There are nations in our region that are known to have such an offensive capability. Of course, such is the nature of the electronic theatre that physical proximity and the problems of supply lines are no longer relevant. Australia's formidable natural defences may as well not exist in an interconnected world—in fact, at a recent computer security conference the whole cyberworld was likened to the North German plain.

This nation must therefore commit itself to the task of closing the capability gap. However, it is not just in the science fiction-like world of cyberwarfare that the threats reside. The internet and in-house computer systems are an ideal environment for terrorism, organised crime and industrial sabotage. The threat is not merely that of lost money or stolen information—many private systems are important components of our critical infrastructure, the failure of which could wreak havoc in the civilian population.

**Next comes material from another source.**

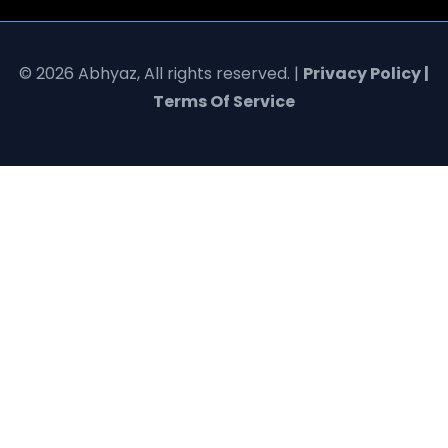
© 2026 Abhyaz, All rights reserved. |
Privacy Policy |
Terms Of Service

The coalition strongly supports government efforts to help maximise security in critical systems. However, as the government plans to go ahead with their National Broadband Network, it is alarming that there has been little talk from the government about the security risks that might be associated with that network. The Australian Federal Police expressed their concerns in their submission to the Joint Committee on Cyber Safety on 25 June last year. That submission stated:

The National Broadband Network is a case in point. The AFP with other Australian Government agencies is working to minimise the criminal exploitation of the NBN. The inherent risk of the NBN is that it could facilitate the continual growth and sophistication of online criminal syndicates' ability to commit cyber offences against online systems due to the attractiveness of the increased speed. Increased bandwidth available via the NBN may result in increased bandwidth available for committing or facilitating computer offences.

The submission went on to say:

The proliferation of a large number of Retail Service Providers has the potential to increase the difficulty law enforcement has to obtain telecommunications data.

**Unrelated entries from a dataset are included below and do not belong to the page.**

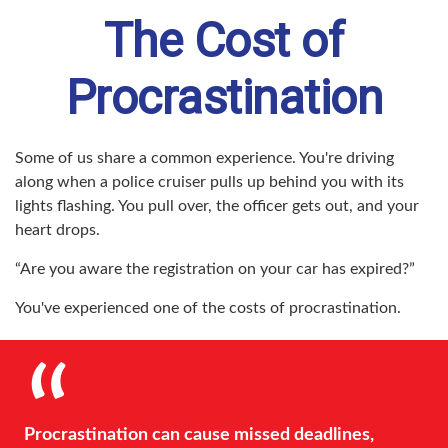
The Cost of
Procrastination
Some of us share a common experience. You're driving
along when a police cruiser pulls up behind you with its
lights flashing. You pull over, the officer gets out, and your
heart drops.
“Are you aware the registration on your car has expired?”
You've experienced one of the costs of procrastination.
Procrastination can cause missed deadlines,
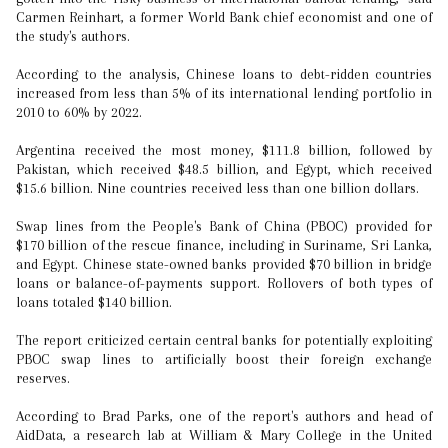
Carmen Reinhart, a former World Bank chief economist and one of
the study's authors.
According to the analysis, Chinese loans to debt-ridden countries
increased from less than 5% of its international lending portfolio in
2010 to 60% by 2022.
Argentina received the most money, $111.8 billion, followed by
Pakistan, which received $48.5 billion, and Egypt, which received
$15.6 billion. Nine countries received less than one billion dollars.
Swap lines from the People's Bank of China (PBOC) provided for
$170 billion of the rescue finance, including in Suriname, Sri Lanka,
and Egypt. Chinese state-owned banks provided $70 billion in bridge
loans or balance-of-payments support. Rollovers of both types of
loans totaled $140 billion.
The report criticized certain central banks for potentially exploiting
PBOC swap lines to artificially boost their foreign exchange
reserves.
According to Brad Parks, one of the report's authors and head of
AidData, a research lab at William & Mary College in the United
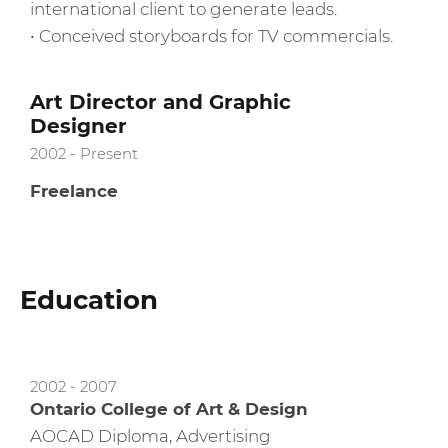
international client to generate leads.
• Conceived storyboards for TV commercials.
Art Director and Graphic
Designer
2002 - Present
Freelance
Education
2002 - 2007
Ontario College of Art & Design
AOCAD Diploma, Advertising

The coalition strongly supports the AFP's concerns that security must be at the centre of the NBN initiative as cybercrime rises.

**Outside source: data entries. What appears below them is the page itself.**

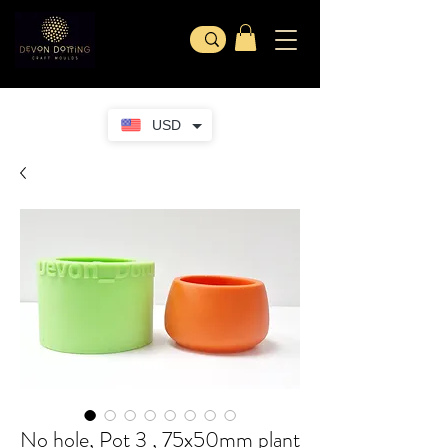
USD
No hole, Pot 3 , 75x50mm plant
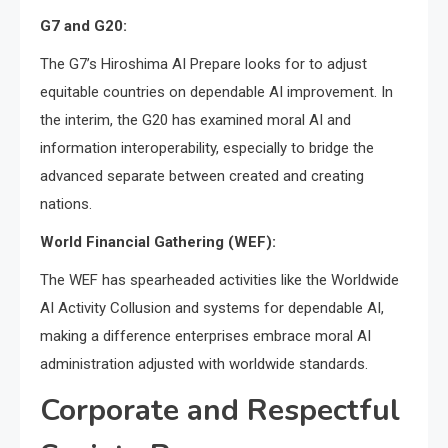
G7 and G20:
The G7’s Hiroshima AI Prepare looks for to adjust
equitable countries on dependable AI improvement. In
the interim, the G20 has examined moral AI and
information interoperability, especially to bridge the
advanced separate between created and creating
nations.
World Financial Gathering (WEF):
The WEF has spearheaded activities like the Worldwide
AI Activity Collusion and systems for dependable AI,
making a difference enterprises embrace moral AI
administration adjusted with worldwide standards.
Corporate and Respectful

Also of concern to the coalition are the increasing cyberattacks on major resource companies, such as Woodside Petroleum, BHP Billiton and Exxon Mobil. It has been suggested that foreign hackers are looking for clues on government and business attitudes to major resources projects and foreign investment, along with intelligence on overseas activity.

Malicious cyberactivity is increasing to a point where systems in both government and the private sector are under continuous attack. It was alarming to hear, in February this year, that the security think tank Kokoda Foundation had released a report that concluded Australia is increasingly ill-equipped to deal with cyberattacks on the nation's energy, water, transport and communications systems. The report states that cybersecurity has become Australia's 'fundamental weakness'. The opposition is deeply concerned, given Labor's cuts to our national security agencies in the latest budget, that the government are not taking Australia's security as seriously as they should. Finally, as the Attorney-General has said, there are problems that individual Australians may encounter in the online environment every day. We are all familiar with online scams, privacy issues and cyber bullying, as well as the serious issue of the transmission of unlawful material such as child pornography and terrorist material. The Attorney has tabled a helpful list of resources available to individuals and businesses. I commend the agencies responsible for the production of this material and I endorse the Attorney's call for members of this place to keep them within our electorate offices and distribute them to our constituents as appropriate.